What the task asks.
Reproduce all the data, character for character.
━━ Recorded data ━━
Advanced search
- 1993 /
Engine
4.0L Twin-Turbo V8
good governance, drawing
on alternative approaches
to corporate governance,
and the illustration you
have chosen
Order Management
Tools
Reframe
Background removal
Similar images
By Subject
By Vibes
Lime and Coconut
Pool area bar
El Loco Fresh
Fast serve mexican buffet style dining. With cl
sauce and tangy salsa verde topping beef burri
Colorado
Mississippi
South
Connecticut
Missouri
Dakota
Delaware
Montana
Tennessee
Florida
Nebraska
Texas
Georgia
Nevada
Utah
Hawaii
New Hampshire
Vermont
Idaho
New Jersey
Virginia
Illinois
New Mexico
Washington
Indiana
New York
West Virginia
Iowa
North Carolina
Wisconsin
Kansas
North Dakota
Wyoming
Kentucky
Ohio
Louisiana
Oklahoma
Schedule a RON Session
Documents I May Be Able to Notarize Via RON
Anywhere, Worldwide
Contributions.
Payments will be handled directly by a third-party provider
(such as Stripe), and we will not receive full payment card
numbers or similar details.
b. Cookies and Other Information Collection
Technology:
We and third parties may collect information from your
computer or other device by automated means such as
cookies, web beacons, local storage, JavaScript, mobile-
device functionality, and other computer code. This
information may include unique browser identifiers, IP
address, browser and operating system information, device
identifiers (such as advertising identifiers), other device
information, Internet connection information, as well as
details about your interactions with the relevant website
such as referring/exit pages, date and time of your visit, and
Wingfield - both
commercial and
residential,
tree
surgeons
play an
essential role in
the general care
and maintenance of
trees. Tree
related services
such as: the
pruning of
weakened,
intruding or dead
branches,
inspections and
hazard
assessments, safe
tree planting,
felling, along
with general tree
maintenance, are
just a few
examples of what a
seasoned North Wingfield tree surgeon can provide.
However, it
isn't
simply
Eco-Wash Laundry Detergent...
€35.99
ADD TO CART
━━━
Answer space.
Advanced search
- 1993 /
Engine
4.0L Twin-Turbo V8
good governance, drawing
on alternative approaches
to corporate governance,
and the illustration you
have chosen
Order Management
Tools
Reframe
Background removal
Similar images
By Subject
By Vibes
Lime and Coconut
Pool area bar
El Loco Fresh
Fast serve mexican buffet style dining. With cl
sauce and tangy salsa verde topping beef burri
Colorado
Mississippi
South
Connecticut
Missouri
Dakota
Delaware
Montana
Tennessee
Florida
Nebraska
Texas
Georgia
Nevada
Utah
Hawaii
New Hampshire
Vermont
Idaho
New Jersey
Virginia
Illinois
New Mexico
Washington
Indiana
New York
West Virginia
Iowa
North Carolina
Wisconsin
Kansas
North Dakota
Wyoming
Kentucky
Ohio
Louisiana
Oklahoma
Schedule a RON Session
Documents I May Be Able to Notarize Via RON
Anywhere, Worldwide
Contributions.
Payments will be handled directly by a third-party provider
(such as Stripe), and we will not receive full payment card
numbers or similar details.
b. Cookies and Other Information Collection
Technology:
We and third parties may collect information from your
computer or other device by automated means such as
cookies, web beacons, local storage, JavaScript, mobile-
device functionality, and other computer code. This
information may include unique browser identifiers, IP
address, browser and operating system information, device
identifiers (such as advertising identifiers), other device
information, Internet connection information, as well as
details about your interactions with the relevant website
such as referring/exit pages, date and time of your visit, and
Wingfield - both
commercial and
residential,
tree
surgeons
play an
essential role in
the general care
and maintenance of
trees. Tree
related services
such as: the
pruning of
weakened,
intruding or dead
branches,
inspections and
hazard
assessments, safe
tree planting,
felling, along
with general tree
maintenance, are
just a few
examples of what a
seasoned North Wingfield tree surgeon can provide.
However, it
isn't
simply
Eco-Wash Laundry Detergent...
€35.99
ADD TO CART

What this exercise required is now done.